シンカー:10月22日の総選挙を経て、政府がデフレ完全脱却への方針を維持できるのかが注目である。自民党と公明党の連立与党が衆議院の過半数を維持し、現方針が維持されるのがまだメインシナリオだろう。短観では企業の業績が好調であることが改めて確認された。景気回復がしっかり進行してきたことがようやく証拠として明確になり、まだ強くはないが徐々に実感も生まれていることが、最終的には現政権を支える力となるだろう。

民進党が解党的な動きで希望の党に事実上合流する動きとなった。しかし、東京の地域政党から誕生したばかりである希望の党は、政権運営の方針が明確ではなく、議員間の統一も弱く、政権奪取が実現する可能性はまだ大きくはないだろう。希望の党の代表である小池東京都知事は、「景気回復の実感がともなっていない」と、アベノミクスがデフレ完全脱却に向けて粘り強く一貫した政策をとることができていないことを批判している。財政政策と構造改革(サプライサイドと国会改革)が中途半端なことは、現政治体制が様々なしがらみから脱却できていないことが原因であり、それを新政治体制で打破する必要があると考えているようだ。

小池都知事の現政策への不満は、緊縮財政と成長戦略の推進の遅れが景気回復の実感を妨げていることであるとみられる。景気回復が十分ではないにもかかわらず、2020年度の基礎的財政収支の黒字化を目指し、拙速に財政再建を進めてしまったことにより、国民の政策への信頼感が低下してしまったようだ。欧米でも見られたことだが、財政による所得の分配やセーフティーネットの拡充が弱く、景気回復の実感の不足で国民の現政権への不満が大きくなり、景気実態は良好にもかかわらずポピュリズム的な政治の動きを拡大させてしまったように見える。
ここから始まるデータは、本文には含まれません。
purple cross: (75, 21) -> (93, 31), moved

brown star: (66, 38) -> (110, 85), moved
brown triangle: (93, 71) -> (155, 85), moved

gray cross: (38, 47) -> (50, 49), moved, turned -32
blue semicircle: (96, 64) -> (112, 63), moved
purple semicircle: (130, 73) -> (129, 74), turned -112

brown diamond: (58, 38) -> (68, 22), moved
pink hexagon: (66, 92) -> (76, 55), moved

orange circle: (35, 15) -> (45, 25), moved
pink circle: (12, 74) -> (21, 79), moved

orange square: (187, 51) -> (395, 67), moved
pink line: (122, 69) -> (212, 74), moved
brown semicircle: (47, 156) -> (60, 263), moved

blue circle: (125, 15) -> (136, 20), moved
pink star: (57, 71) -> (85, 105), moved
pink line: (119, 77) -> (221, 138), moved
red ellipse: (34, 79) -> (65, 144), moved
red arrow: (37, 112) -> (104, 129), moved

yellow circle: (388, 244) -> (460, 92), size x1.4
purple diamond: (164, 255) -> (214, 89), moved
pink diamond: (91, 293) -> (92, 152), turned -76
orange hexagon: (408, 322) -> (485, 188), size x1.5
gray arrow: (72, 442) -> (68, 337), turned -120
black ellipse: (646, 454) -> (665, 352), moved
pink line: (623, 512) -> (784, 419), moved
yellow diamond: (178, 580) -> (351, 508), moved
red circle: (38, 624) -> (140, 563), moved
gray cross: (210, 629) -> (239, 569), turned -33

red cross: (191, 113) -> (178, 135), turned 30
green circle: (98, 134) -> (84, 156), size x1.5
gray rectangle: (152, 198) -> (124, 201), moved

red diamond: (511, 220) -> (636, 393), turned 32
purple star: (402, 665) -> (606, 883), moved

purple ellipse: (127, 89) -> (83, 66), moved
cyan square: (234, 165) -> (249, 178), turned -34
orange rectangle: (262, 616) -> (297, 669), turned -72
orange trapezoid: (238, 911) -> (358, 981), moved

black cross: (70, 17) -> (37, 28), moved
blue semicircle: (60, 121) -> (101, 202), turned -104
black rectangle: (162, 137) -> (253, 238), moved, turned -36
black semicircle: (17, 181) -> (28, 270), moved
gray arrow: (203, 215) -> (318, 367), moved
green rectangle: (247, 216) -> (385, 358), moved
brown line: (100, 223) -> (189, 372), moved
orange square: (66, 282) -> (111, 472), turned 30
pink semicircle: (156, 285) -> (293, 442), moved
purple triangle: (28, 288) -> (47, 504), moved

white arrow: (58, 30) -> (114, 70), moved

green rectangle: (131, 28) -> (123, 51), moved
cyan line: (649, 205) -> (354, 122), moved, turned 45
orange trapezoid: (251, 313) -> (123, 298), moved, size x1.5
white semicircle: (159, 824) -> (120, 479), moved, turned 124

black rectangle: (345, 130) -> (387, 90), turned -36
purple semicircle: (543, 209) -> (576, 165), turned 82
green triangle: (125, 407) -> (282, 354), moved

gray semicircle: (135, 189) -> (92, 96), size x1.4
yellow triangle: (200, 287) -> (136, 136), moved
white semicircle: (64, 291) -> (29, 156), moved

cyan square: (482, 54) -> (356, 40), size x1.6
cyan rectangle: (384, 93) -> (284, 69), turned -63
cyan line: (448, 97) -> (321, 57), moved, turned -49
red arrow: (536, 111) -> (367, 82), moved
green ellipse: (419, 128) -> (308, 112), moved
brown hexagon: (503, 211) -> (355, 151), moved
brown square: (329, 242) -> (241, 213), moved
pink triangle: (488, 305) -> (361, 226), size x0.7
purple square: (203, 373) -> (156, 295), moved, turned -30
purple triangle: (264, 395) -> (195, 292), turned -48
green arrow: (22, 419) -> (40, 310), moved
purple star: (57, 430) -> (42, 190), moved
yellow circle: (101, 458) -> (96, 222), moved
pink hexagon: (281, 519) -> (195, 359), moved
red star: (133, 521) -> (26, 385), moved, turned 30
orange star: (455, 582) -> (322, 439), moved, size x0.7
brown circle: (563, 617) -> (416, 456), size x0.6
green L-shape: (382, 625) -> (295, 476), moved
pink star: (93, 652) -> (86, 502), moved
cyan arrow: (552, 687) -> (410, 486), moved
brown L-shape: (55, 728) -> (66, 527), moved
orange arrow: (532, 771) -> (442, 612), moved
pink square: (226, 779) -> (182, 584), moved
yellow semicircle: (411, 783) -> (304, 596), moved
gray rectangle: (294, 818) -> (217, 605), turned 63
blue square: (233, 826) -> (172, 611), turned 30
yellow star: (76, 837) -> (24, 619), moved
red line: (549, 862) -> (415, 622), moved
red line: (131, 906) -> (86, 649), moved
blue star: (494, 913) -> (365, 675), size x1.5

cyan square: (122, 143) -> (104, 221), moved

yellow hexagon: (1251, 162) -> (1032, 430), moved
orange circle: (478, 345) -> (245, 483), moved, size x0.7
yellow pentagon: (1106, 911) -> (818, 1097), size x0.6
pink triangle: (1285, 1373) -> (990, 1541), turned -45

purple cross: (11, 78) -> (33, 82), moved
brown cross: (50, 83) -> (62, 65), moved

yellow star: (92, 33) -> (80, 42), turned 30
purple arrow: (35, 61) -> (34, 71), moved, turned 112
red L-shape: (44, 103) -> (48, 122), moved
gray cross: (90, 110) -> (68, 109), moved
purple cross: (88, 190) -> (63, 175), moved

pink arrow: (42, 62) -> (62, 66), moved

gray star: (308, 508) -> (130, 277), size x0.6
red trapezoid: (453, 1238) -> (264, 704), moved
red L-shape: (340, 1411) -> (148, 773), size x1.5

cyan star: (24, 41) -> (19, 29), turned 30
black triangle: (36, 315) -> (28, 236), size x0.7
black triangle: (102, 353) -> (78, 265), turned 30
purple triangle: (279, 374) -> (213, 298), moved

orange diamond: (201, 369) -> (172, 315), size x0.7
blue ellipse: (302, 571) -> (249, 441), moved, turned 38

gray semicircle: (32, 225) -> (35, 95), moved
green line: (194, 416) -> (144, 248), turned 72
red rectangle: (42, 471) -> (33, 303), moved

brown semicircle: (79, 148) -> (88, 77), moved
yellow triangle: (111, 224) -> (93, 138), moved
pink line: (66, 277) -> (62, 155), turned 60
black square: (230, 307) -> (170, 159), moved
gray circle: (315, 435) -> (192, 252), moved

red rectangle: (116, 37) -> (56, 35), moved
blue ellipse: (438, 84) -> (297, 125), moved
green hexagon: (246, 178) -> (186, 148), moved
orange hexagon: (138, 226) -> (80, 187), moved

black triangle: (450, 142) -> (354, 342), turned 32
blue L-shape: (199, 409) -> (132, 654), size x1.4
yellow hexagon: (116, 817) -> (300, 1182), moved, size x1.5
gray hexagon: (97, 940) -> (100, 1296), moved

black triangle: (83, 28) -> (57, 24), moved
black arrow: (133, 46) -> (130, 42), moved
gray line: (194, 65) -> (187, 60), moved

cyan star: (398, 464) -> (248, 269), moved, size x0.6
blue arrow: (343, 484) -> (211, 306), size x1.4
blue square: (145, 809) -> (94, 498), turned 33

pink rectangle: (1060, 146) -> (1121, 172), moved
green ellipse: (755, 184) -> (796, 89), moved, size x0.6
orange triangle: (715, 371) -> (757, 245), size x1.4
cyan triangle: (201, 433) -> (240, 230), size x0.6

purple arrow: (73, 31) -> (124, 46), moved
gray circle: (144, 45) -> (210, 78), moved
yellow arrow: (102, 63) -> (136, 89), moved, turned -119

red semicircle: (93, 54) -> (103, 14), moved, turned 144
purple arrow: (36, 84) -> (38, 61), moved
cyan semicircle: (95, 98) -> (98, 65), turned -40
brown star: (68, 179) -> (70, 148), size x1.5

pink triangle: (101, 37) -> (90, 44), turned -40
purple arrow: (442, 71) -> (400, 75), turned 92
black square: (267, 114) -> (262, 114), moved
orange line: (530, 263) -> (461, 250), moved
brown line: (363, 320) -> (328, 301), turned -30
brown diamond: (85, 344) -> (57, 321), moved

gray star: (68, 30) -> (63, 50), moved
小池東京都知事は、規制緩和、減税をともなう税制改革、地方分権などで、東京を国際金融都市として発展させることを目指している。円高・株安などの金融市場に大混乱をもたらすような日銀の現行の金融政策の大幅な転換は望まないだろう。重視する景気回復の実感が遠のくリスクがあるからだ。また、デフレ完全脱却は重要であると考えているが、金融政策の具体的な手段に対する強い考え方は持っていないようにもみえる。

政府は、2019年10月の消費税率引き上げの税収の使途を教育無償化などへ拡充する方針だ。希望の党は、「ワイズスペンディング」として成長戦略に沿った財政支出の拡大を主張している。どちらにしても、総選挙を経て、現在よりも財政政策は緩和に向かっていくことになるだろう。現政権が維持された場合にも、国民の不満を解消する必要があり、財政政策は緩和していく可能性が高い。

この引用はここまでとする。